Harga makin tinggi jika sudah diolah menjadi kopi bubuk. Tapi saya butuh uang segera, sementara modal untuk mengolah kopi belum ada,” tutur Pak Anwar yang sudah lima tahun bertanam kopi.
Permasalahan pemasaran dan permodalan yang dihadapi petani kopi ini persis sama dengan penjelasan yang diberikan oleh Ketua DPRD Bondowoso, Ahmad Dhafir. Menurutnya petani kopi Bondowoso sudah paham benar bagaimana bertanam kopi, tapi pemasaran masih menjadi ganjalan. Seringnya petani menjual hasil panennya ke tengkulak atau pengijon. “Pengijon datang saat tanaman kopi sudah berbunga, dibelinya dengan harga 4 ribu per kilogram saja, padahal empat lima bulan kemudian di saat panen kopi harganya di pasaran sudah mencapai 9 ribu rupiah. Artinya keuntungan pengijon sudah mencapai 40 persen,” kata Dhafir.

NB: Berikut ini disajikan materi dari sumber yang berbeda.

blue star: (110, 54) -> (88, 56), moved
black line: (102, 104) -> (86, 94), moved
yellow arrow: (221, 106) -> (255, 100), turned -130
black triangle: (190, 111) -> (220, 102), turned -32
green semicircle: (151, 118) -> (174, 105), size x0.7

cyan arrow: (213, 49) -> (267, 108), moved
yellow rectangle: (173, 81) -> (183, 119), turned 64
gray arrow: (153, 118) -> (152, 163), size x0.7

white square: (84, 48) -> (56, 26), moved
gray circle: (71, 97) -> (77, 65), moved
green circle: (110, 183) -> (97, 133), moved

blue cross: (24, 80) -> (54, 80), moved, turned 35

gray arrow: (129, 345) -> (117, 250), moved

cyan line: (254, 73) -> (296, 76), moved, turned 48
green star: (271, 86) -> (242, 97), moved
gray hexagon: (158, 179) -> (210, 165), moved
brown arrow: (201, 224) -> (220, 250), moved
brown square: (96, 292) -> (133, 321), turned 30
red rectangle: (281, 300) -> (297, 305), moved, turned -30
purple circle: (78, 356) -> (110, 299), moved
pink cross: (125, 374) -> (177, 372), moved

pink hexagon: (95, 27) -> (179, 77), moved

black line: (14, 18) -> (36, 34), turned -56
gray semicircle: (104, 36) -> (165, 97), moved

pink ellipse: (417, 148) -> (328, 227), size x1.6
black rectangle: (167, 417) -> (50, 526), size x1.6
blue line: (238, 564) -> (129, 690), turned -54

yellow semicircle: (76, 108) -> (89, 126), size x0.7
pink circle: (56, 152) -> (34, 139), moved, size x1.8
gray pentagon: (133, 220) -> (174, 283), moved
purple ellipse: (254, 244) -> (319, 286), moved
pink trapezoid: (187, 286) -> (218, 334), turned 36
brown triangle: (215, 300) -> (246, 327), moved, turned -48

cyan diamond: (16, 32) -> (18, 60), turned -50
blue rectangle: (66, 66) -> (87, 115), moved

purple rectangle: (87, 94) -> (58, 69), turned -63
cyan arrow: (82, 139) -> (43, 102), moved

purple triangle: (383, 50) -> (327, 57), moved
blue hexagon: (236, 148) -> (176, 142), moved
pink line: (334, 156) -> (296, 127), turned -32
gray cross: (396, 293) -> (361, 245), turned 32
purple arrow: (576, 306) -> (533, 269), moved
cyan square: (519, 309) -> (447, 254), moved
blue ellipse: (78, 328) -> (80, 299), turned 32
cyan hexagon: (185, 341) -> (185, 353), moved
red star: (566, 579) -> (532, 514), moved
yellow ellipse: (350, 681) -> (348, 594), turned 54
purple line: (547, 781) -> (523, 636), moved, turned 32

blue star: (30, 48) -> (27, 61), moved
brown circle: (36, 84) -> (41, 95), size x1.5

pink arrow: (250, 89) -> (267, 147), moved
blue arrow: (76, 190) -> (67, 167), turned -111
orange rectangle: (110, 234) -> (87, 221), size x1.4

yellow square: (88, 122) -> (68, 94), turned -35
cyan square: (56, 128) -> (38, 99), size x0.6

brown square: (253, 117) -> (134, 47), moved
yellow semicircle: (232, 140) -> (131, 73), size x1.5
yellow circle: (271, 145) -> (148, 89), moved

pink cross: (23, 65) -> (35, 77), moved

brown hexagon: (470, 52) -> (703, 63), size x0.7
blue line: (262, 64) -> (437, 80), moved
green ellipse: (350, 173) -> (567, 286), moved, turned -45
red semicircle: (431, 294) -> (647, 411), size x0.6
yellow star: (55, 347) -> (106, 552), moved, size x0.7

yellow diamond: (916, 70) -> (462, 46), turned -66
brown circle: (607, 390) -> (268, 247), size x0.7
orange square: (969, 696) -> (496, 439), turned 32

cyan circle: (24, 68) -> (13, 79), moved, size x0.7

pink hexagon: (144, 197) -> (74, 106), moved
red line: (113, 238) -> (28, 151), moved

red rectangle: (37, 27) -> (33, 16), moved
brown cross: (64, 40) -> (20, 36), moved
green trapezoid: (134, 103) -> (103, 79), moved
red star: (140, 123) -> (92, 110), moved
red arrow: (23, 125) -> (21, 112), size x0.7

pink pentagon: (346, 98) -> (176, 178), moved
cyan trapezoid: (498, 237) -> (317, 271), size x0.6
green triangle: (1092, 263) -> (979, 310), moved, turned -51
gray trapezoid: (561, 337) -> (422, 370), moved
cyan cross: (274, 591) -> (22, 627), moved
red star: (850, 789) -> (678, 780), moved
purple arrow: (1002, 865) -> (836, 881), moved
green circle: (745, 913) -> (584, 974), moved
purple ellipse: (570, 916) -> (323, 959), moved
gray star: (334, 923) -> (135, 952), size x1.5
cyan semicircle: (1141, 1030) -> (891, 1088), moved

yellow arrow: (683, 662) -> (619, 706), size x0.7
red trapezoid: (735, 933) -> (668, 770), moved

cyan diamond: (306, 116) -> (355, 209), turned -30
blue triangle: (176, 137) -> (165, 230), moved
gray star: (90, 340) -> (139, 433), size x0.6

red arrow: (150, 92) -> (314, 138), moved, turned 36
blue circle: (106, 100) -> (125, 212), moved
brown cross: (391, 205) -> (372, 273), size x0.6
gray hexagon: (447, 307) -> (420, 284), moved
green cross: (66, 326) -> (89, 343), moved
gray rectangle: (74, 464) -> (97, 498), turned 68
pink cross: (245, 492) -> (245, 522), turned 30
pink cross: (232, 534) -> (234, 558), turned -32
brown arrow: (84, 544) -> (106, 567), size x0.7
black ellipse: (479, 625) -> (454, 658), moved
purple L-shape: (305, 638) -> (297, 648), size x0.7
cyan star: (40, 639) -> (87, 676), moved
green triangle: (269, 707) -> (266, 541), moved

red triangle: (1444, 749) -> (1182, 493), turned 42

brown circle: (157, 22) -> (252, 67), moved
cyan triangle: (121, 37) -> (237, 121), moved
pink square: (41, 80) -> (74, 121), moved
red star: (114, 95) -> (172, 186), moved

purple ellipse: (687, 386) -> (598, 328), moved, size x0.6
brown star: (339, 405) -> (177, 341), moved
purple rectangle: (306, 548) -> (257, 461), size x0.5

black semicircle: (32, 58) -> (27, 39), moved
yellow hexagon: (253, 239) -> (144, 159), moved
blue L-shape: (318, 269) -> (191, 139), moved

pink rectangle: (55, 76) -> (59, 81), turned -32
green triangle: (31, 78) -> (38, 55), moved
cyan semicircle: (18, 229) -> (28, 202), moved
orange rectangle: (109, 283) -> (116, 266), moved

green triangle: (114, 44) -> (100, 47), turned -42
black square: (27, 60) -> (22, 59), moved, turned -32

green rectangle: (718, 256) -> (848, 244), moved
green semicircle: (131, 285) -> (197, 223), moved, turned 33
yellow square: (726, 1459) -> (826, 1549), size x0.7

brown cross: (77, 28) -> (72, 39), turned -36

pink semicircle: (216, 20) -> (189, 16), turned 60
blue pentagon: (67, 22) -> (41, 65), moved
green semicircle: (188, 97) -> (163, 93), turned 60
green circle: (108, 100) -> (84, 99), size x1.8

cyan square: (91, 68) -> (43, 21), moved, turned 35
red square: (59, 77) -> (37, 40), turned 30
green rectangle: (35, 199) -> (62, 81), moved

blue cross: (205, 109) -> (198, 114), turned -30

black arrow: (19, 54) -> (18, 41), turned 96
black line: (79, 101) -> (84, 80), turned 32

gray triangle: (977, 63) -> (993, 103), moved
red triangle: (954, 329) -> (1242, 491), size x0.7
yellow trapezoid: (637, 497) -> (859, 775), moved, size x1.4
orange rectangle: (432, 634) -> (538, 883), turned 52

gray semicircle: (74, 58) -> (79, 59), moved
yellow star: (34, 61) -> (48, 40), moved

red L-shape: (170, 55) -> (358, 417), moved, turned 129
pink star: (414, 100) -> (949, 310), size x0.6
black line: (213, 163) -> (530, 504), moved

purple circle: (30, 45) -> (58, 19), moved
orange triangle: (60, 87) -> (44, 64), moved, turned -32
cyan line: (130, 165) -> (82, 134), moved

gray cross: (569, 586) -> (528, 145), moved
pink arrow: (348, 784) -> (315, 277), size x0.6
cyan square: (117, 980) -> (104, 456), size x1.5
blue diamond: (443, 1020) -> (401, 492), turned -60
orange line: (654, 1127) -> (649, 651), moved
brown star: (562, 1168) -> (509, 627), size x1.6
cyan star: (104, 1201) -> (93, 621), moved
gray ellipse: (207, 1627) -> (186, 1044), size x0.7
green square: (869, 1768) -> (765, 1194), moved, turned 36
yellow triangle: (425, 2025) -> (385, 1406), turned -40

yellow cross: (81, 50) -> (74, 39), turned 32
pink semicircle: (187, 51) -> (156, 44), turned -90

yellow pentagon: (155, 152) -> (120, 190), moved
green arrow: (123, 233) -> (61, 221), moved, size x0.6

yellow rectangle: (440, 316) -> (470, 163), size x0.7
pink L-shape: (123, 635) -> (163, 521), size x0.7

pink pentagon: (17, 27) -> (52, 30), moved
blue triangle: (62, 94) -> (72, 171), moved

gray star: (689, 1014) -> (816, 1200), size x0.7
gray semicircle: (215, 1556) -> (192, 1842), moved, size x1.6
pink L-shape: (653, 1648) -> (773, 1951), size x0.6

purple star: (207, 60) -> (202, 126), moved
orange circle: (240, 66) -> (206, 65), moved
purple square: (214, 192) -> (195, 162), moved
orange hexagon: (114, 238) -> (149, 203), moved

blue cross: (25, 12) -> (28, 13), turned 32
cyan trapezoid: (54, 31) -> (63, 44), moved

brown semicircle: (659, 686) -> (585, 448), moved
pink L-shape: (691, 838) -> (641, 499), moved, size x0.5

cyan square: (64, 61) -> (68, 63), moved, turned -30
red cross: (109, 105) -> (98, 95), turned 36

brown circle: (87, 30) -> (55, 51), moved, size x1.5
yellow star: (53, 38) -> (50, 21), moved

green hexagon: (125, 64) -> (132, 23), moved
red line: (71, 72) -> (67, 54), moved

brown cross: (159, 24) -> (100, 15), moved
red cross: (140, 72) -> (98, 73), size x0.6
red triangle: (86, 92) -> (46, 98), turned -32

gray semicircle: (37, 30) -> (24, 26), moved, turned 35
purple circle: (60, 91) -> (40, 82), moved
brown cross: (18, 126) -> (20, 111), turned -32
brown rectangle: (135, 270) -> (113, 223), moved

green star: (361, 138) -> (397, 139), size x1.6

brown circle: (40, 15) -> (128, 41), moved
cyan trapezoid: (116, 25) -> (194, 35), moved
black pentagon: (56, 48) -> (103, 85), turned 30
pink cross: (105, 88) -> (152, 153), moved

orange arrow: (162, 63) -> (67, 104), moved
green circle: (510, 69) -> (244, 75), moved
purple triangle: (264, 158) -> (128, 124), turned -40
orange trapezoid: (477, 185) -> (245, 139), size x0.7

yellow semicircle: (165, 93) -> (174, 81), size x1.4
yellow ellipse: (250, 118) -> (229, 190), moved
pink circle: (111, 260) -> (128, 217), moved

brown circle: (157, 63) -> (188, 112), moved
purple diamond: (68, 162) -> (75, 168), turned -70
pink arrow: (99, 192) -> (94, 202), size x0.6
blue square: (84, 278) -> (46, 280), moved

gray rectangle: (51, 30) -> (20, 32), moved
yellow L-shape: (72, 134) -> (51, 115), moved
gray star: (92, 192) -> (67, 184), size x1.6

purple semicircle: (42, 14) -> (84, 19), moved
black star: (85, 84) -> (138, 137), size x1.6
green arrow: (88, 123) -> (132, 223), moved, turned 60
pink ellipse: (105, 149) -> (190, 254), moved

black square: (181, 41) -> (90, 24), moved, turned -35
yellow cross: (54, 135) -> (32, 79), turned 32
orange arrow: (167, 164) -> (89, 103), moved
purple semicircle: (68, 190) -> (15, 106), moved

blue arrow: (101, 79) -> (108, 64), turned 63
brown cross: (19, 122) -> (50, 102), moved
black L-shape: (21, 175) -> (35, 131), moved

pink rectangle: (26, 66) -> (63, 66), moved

Kedua, banyak pembeli kopi Raung-Ijen hasil Bondowoso, namun mereka memilih memberi merk tertentu sehingga hilang lah nama Bondowosonya. “Saya ingin kopi dari Bondowoso membawa nama Bondowoso, agar daerah kita makin dikenal, agar wisatawan tertarik datang dan memberi dampak ekonomi berganda bagi Bondowoso. Saya minta Universitas Jember dan PT. Astra Internasional menjadi orang tua asuh yang mampu membantu mencari pembeli dan memasarkan langsung kopi Bondowoso tanpa melewati tengkulak. Membantu pendampingan bagi Bumdes yang akan mengolah kopi. Saya juga mohon pihak perbankan dalam hal ini Bank Jatim mau memberikan kredit lunak bagi petani kopi kita,” imbau Ahmad Dhafir.
Permintaan Ketua DPRD Bondowoso diamini oleh Ketua LP2M Universitas Jember. Menurut Prof. Yuli Witono, Universitas Jember akan konsisten membantu petani kopi di Bondowoso, apalagi penelitian kopi sudah masuk dalam Rencana Induk Penelitian (RIP) LP2M. “Universitas Jember tidak mau menjadi menara gading, berjarak dengan masyarakat. Pendampingan sudah berjalan bukan hanya melalui kerjasama dengan PT. Astra Internasional, namun juga melalui program KKN dan pengabdian kepada masyarakat oleh para dosen. Bentuk-bentuk pendampingan akan lebih mudah apalagi kita sudah membuka kampus di Bondowoso,” ungkap Prof. Yuli Witono.
Bagi Prof. Yuli Witono, persoalan petani kopi bukan hal yang asing baginya, pasalnya orang tuanya di Dampit, Malang adalah juga petani kopi. “Pendampingan oleh LP2M Universitas Jember selanjutnya akan fokus pada bagaimana memasarkan kopi petani Bondowoso, serta penguatan kelembagaan bagi Bumdes yang sudah didirikan. Rencananya setelah acara ini akan ada pertemuan bisnis dengan para pembeli potensial dengan difasilitasi oleh Universitas Jember, Kemendes PDTT dan PT. Astra Internasional,” kata Prof. Yuli Witono.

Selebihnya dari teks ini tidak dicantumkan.